* _PROMPT_
Begin your copy at the line with "Téléphoner au plâtrier-plaquiste" in the records below and end it at the line with "CRECI: 9134/O", restating each line word for word; omit the pictures.

Transcribed page contents:
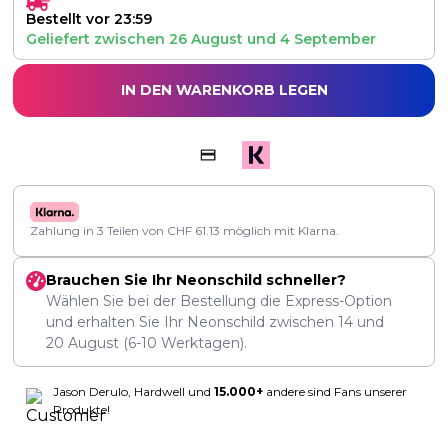
Bestellt vor 23:59
Geliefert zwischen
26 August
und
4 September
IN DEN WARENKORB LEGEN
Zahlung in 3 Teilen von
CHF
61.13
möglich mit Klarna.
Brauchen Sie Ihr Neonschild schneller?
Wählen Sie bei der Bestellung die Express-Option
und erhalten Sie Ihr Neonschild zwischen
14
und
20 August
(6-10 Werktagen).
Jason Derulo, Hardwell und
15.000+
andere sind Fans unserer
Produkte!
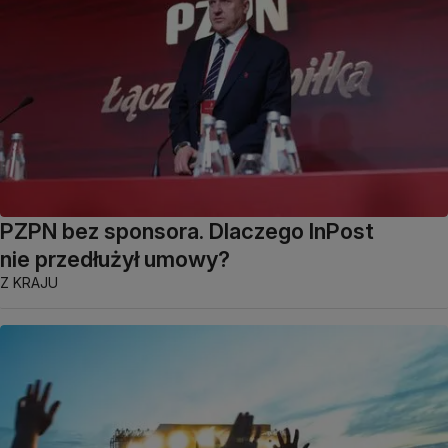
PZPN bez sponsora. Dlaczego InPost
nie przedłużył umowy?
Z KRAJU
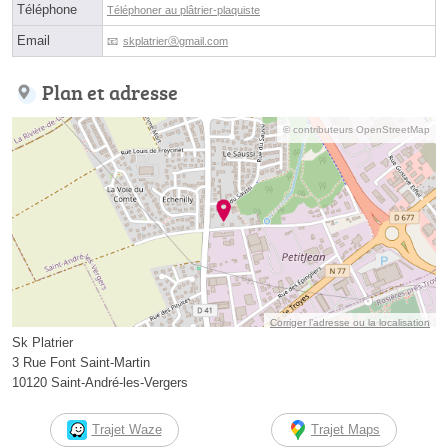
Téléphone
Téléphoner au plâtrier-plaquiste
Email
skplatrierⓐgmail.com
Plan et adresse
© contributeurs OpenStreetMap
Corriger l’adresse ou la localisation
Sk Platrier
3 Rue Font Saint-Martin
10120 Saint-André-les-Vergers
Trajet Waze
Trajet Maps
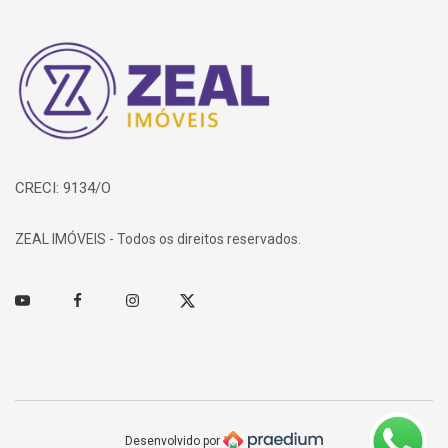
Página inicial
CRECI: 9134/O
ZEAL IMÓVEIS - Todos os direitos reservados.
Youtube
Facebook
Instagram
Twitter
Desenvolvido por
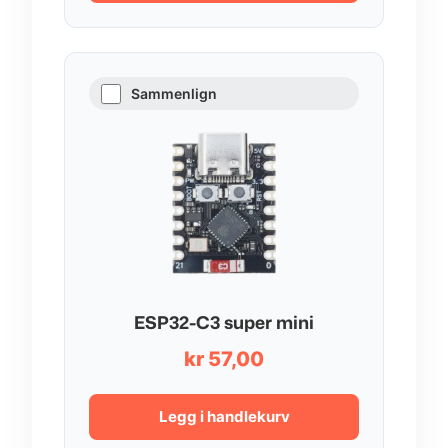
Sammenlign
ESP32-C3 super mini
kr
57,00
Legg i handlekurv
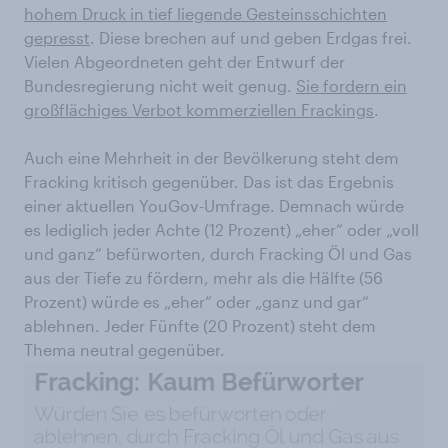
hohem Druck in tief liegende Gesteinsschichten
gepresst
. Diese brechen auf und geben Erdgas frei.
Vielen Abgeordneten geht der Entwurf der
Bundesregierung nicht weit genug.
Sie fordern ein
großflächiges Verbot kommerziellen Frackings
.
Auch eine Mehrheit in der Bevölkerung steht dem
Fracking kritisch gegenüber. Das ist das Ergebnis
einer aktuellen YouGov-Umfrage. Demnach würde
es lediglich jeder Achte (12 Prozent) „eher“ oder „voll
und ganz“ befürworten, durch Fracking Öl und Gas
aus der Tiefe zu fördern, mehr als die Hälfte (56
Prozent) würde es „eher“ oder „ganz und gar“
ablehnen. Jeder Fünfte (20 Prozent) steht dem
Thema neutral gegenüber.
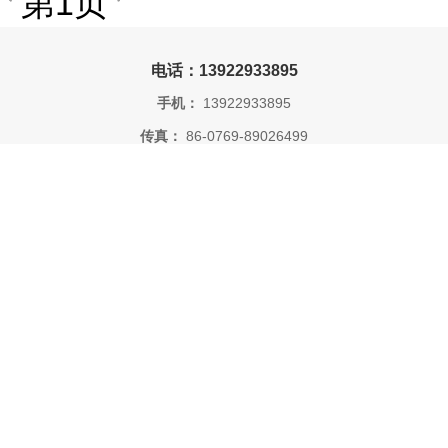
第1页
电话：13922933895
手机：
13922933895
传真：
86-0769-89026499
邮箱：
296504373@qq.com
公司地址：
东莞市樟木头镇先威路68号
版权所有 © 东莞市晟华塑胶原料有限公司
XML
技术支持：
盖德化工网
食品商务网
公司首页
公司介绍
公司动态
产品展厅
证书荣誉
联系方式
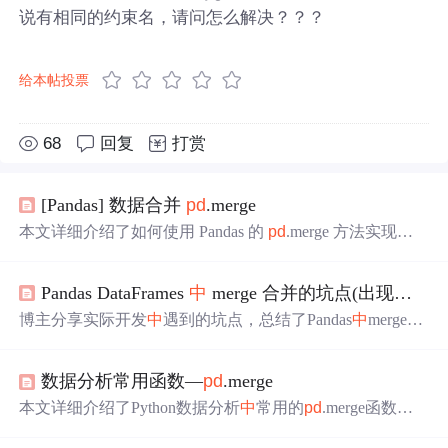
说有相同的约束名，请问怎么解决？？？
给本帖投票
68
回复
打赏
[Pandas] 数据合并
pd
.merge
本文详细介绍了如何使用 Pandas 的
pd
.merge 方法实现类
似 SQL 的 join 操作。通过实例展示了不同参数如 on, left_o
n, right_on, left_index, right_index, how 等的使用，包括连接
Pandas DataFrames
中
merge 合并的坑点(出现
重复
连
键、连接方法、索引连接、多连接键以及连接指示的设
置。内容涵盖了从简单的列匹配到复杂的多条件连接，以
博主分享实际开发
中
遇到的坑点，总结了Pandas
中
merge操
及 inner, outer, left, right 不同连接类型的选择。此外，还展
作在
重复
键上的
问题
。
重复
键加入/合并可能导致内存溢
示了如何处理
重复
连接键和查看数据来源。通过这些示
出，还介绍了检查
重复
键的方法，可使用validate参数进行
例，读者可以全面了解并灵活运用
pd
.merge 进行数据合
数据分析常用函数—
pd
.merge
不同类型的检查，并给出了官方文档链接。
并。
本文详细介绍了Python数据分析
中
常用的
pd
.merge函数，
包括参数解析和多种连接方式的实例，如left、right、oute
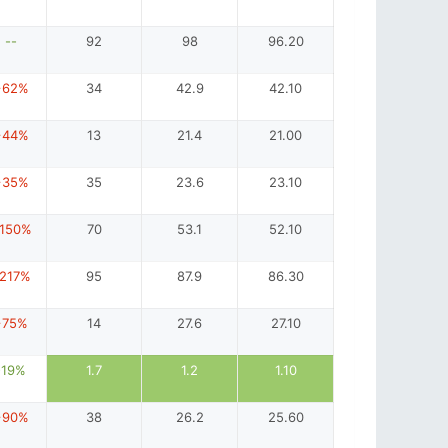
--
92
98
96.20
+62%
34
42.9
42.10
+44%
13
21.4
21.00
+35%
35
23.6
23.10
150%
70
53.1
52.10
217%
95
87.9
86.30
+75%
14
27.6
27.10
-19%
1.7
1.2
1.10
+90%
38
26.2
25.60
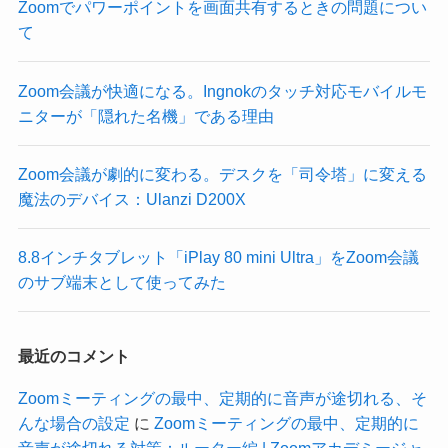
Zoomでパワーポイントを画面共有するときの問題につい
て
Zoom会議が快適になる。Ingnokのタッチ対応モバイルモ
ニターが「隠れた名機」である理由
Zoom会議が劇的に変わる。デスクを「司令塔」に変える
魔法のデバイス：Ulanzi D200X
8.8インチタブレット「iPlay 80 mini Ultra」をZoom会議
のサブ端末として使ってみた
最近のコメント
Zoomミーティングの最中、定期的に音声が途切れる、そ
んな場合の設定
に
Zoomミーティングの最中、定期的に
音声が途切れる対策：ルーター編 | Zoomアカデミージャ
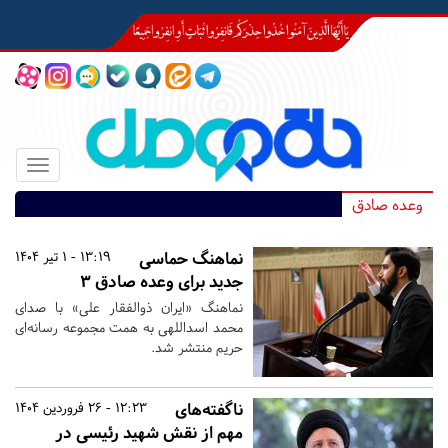
Toggle
igation
وعده صادق
نماهنگ حماسی
13:19 - 1 تیر 1404
جدید برای وعده صادق ۳
نماهنگ «ایران ذوالفقار علی» با صدای
محمد اسداللهی به همت مجموعه رسانه‌ای
حریم منتشر شد.
ناگفته‌های
12:23 - 26 فروردین 1404
مهم از نقش شهید رئیسی در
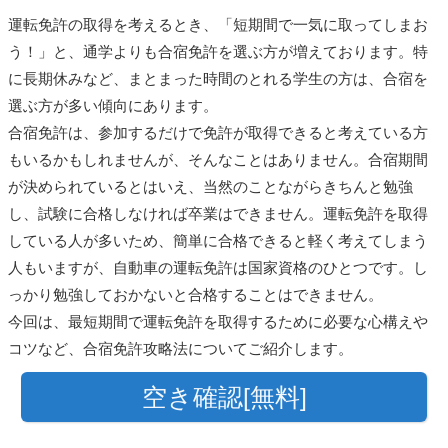
運転免許の取得を考えるとき、「短期間で一気に取ってしまお
う！」と、通学よりも合宿免許を選ぶ方が増えております。特
に長期休みなど、まとまった時間のとれる学生の方は、合宿を
選ぶ方が多い傾向にあります。
合宿免許は、参加するだけで免許が取得できると考えている方
もいるかもしれませんが、そんなことはありません。合宿期間
が決められているとはいえ、当然のことながらきちんと勉強
し、試験に合格しなければ卒業はできません。運転免許を取得
している人が多いため、簡単に合格できると軽く考えてしまう
人もいますが、自動車の運転免許は国家資格のひとつです。し
っかり勉強しておかないと合格することはできません。
今回は、最短期間で運転免許を取得するために必要な心構えや
コツなど、合宿免許攻略法についてご紹介します。
空き確認[無料]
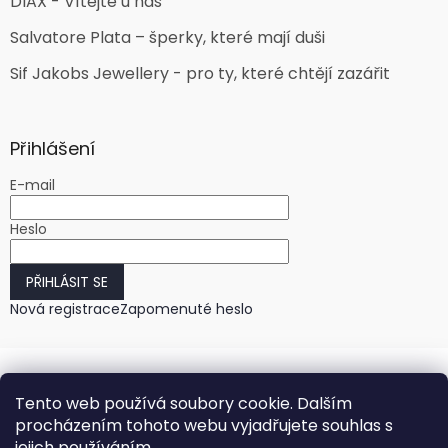
DIAX - Vítejte u nás
Salvatore Plata – šperky, které mají duši
Sif Jakobs Jewellery - pro ty, které chtějí zazářit
Přihlášení
E-mail
Heslo
PŘIHLÁSIT SE
Nová registrace
Zapomenuté heslo
Tento web používá soubory cookie. Dalším
procházením tohoto webu vyjadřujete souhlas s
jejich používáním.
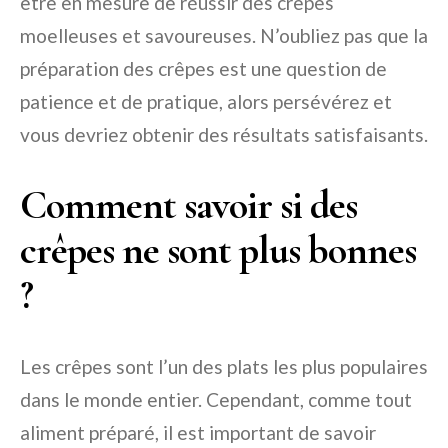
être en mesure de réussir des crêpes
moelleuses et savoureuses. N’oubliez pas que la
préparation des crêpes est une question de
patience et de pratique, alors persévérez et
vous devriez obtenir des résultats satisfaisants.
Comment savoir si des
crêpes ne sont plus bonnes
?
Les crêpes sont l’un des plats les plus populaires
dans le monde entier. Cependant, comme tout
aliment préparé, il est important de savoir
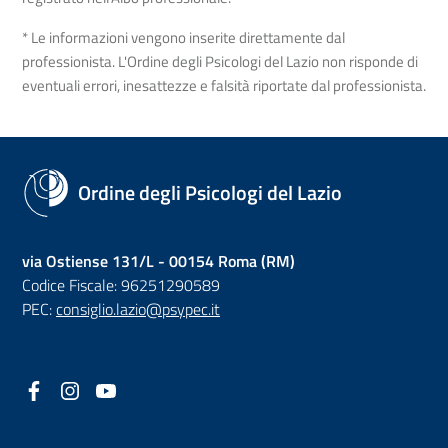
* Le informazioni vengono inserite direttamente dal
professionista. L'Ordine degli Psicologi del Lazio non risponde di
eventuali errori, inesattezze e falsità riportate dal professionista.
Ordine degli Psicologi del Lazio
via Ostiense 131/L - 00154 Roma (RM)
Codice Fiscale: 96251290589
PEC:
consiglio.lazio@psypec.it
Facebook
(nuova scheda - new tab)
Instagram
(nuova scheda - new tab)
YouTube
(nuova scheda - new tab)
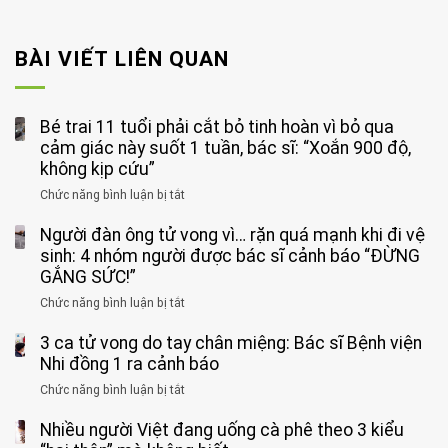
BÀI VIẾT LIÊN QUAN
Bé trai 11 tuổi phải cắt bỏ tinh hoàn vì bỏ qua
cảm giác này suốt 1 tuần, bác sĩ: “Xoắn 900 độ,
không kịp cứu”
Chức năng bình luận bị tắt
ở
Bé
Người đàn ông tử vong vì… rặn quá mạnh khi đi vệ
trai
11
sinh: 4 nhóm người được bác sĩ cảnh báo “ĐỪNG
tuổi
GẮNG SỨC!”
phải
Chức năng bình luận bị tắt
ở
cắt
Người
bỏ
3 ca tử vong do tay chân miệng: Bác sĩ Bệnh viện
đàn
tinh
ông
Nhi đồng 1 ra cảnh báo
hoàn
tử
vì
Chức năng bình luận bị tắt
ở
vong
bỏ
3
vì…
qua
Nhiều người Việt đang uống cà phê theo 3 kiểu
ca
rặn
cảm
tử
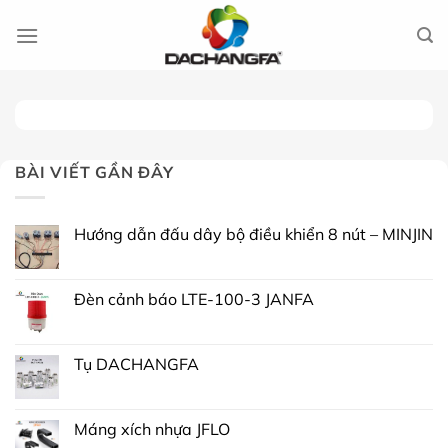
Chuyển
đến
nội
dung
BÀI VIẾT GẦN ĐÂY
Hướng dẫn đấu dây bộ điều khiển 8 nút – MINJIN
Đèn cảnh báo LTE-100-3 JANFA
Tụ DACHANGFA
Máng xích nhựa JFLO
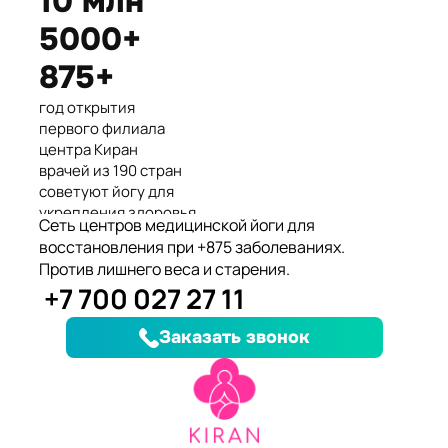
10 млн
Международные призеры 2-го
5000+
Азиатского Чемпионата по
йогасана спорт и единственные
875+
представители Казахстана.
год открытия
первого филиала
центра Киран
врачей из 190 стран
советуют йогу для
укрепления здоровья
Сеть центров медицинской йоги для
клиентов улучшили
восстановления при +875 заболеваниях.
здоровье и
Против лишнего веса и старения.
качество жизни
+7 700 027 27 11
заболеваний, при
которых йога
Заказать звонок
дополняет лечение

* _ANSWER FOR THIS EXERCISE_
Téléphoner au plâtrier-plaquiste
Email
skplatrierⓐgmail.com
Plan et adresse
© contributeurs OpenStreetMap
Corriger l’adresse ou la localisation
Sk Platrier
3 Rue Font Saint-Martin
10120 Saint-André-les-Vergers
Trajet Waze
Trajet Maps
Página inicial
CRECI: 9134/O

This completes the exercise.